There’s been plenty of talk about how the housing bust propelled the rental market to new heights as people skipped buying a home and decided renting made much more sense.

But now as the housing market enters an unsteady recovery phase, the relationship between the two sides of the market is shifting. Now it seems that markets favoring sellers are often places where apartment developers are looking to build. So in this case rentals would benefit not from a weak housing market, but a strong one.

The best places to sell your home are almost exclusively in the West and Southwest of the country, according to a new report from real-estate listings service Zillow. The best places to buy, generally, are on the East Coast or in Midwestern Rust Belt cities. Zillow’s calculation is based on a number of factors, including a comparison of sales prices and list prices and the number of days it takes to sell a home.

In many of the cities where sellers have the most negotiating power – San Jose, Calif., San Francisco, Austin and Phoenix, for example – apartment construction is heating up as well. That’s according to apartment pipeline data from Axiometrics Inc., a real-estate data firm that recently launched a research tool that tracks the number of planned apartment units.

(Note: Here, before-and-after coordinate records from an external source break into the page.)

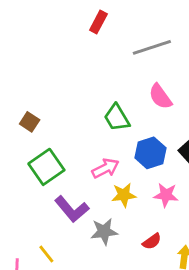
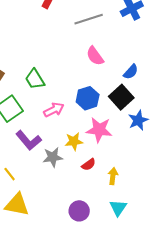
green trapezoid: (117, 118) -> (35, 79), moved
yellow star: (124, 195) -> (74, 141), moved
pink star: (166, 195) -> (99, 130), size x1.4

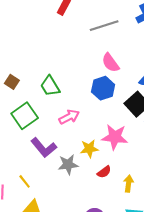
blue hexagon: (88, 98) -> (103, 88), moved

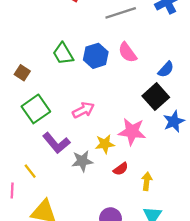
green trapezoid: (50, 86) -> (63, 54), moved
blue hexagon: (103, 88) -> (96, 56), moved
yellow line: (25, 181) -> (30, 171), moved

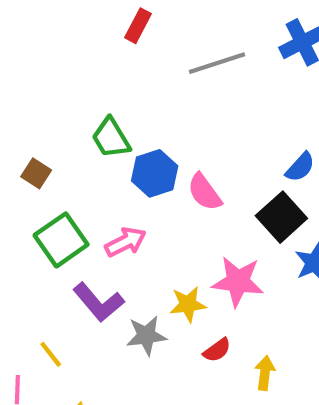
pink semicircle: (127, 52) -> (205, 192), moved
blue hexagon: (96, 56) -> (155, 173), moved
pink arrow: (83, 110) -> (126, 242), moved

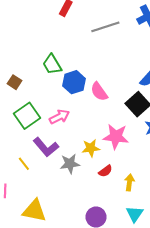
yellow line: (51, 354) -> (24, 164), moved

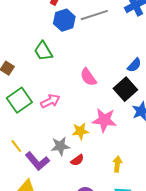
blue hexagon: (74, 82) -> (64, 20), moved
purple L-shape: (46, 147) -> (37, 161), moved
red semicircle: (105, 171) -> (77, 160), moved

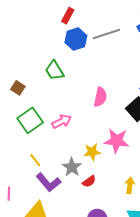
pink semicircle: (88, 77) -> (100, 97), turned -132
yellow line: (16, 146) -> (35, 160), moved
gray star: (60, 146) -> (72, 167), turned -30

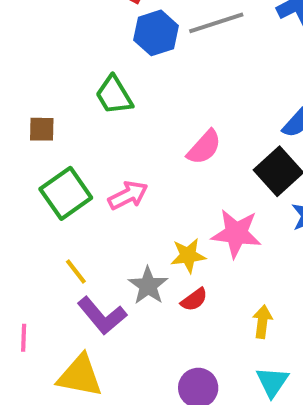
brown square: (18, 88) -> (42, 129), turned -32
pink semicircle: (100, 97) -> (204, 147), turned 30
red semicircle: (89, 181) -> (194, 300), moved

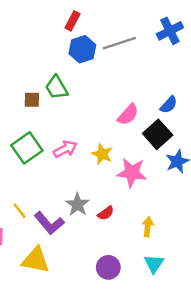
brown square: (42, 129) -> (32, 100), moved
pink semicircle: (204, 147) -> (128, 115), moved
yellow star: (188, 256) -> (102, 154), moved, turned 30
yellow line: (76, 272) -> (20, 211), moved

The trend makes sense: Developers deciding to pull the trigger on construction of new apartment building look at a lot of different factors, including the renting versus owning balance of a market. If a city is a true sellers’ market, that’s a sign that more of the population moving there or starting a new household will turn to rentals until the market comes back into balance.

Similarly, in markets where buyers have the upper hand, like Cincinatti, Cleveland, Providence, Jacksonville and Hartford, Conn., developers have less interest in building rentals, a sign that apartment builders are shying away from the competition from for-sale single-family homes.

There are, of course, some exceptions.

Perennially an outlier, New York City is considered by Zillow to be the nation’s No. 4 “buyers’ market,” but Axiometrics shows that 111 projects, with nearly 40,000 new apartments, are planned for the next few years. That’s probably because New York, with its strong job market and a population that’s almost continually turning over, has seemingly endless demand, despite rising apartment rents.

On the other side, some markets that have seen steep price declines, like Las Vegas, Sacramento, Riverside, Calif., and Salt Lake City, are considered “sellers’ markets” by Zillow because of bidding wars that have erupted as investors, often paying all-cash, look to convert foreclosed homes into rentals.

But none of those markets have much in their apartment pipelines. Apartment builders know they can’t really compete with single-family rentals or a market where retail buyers can still purchase a home cheaply from a bank or an investor looking to get rid of it quickly.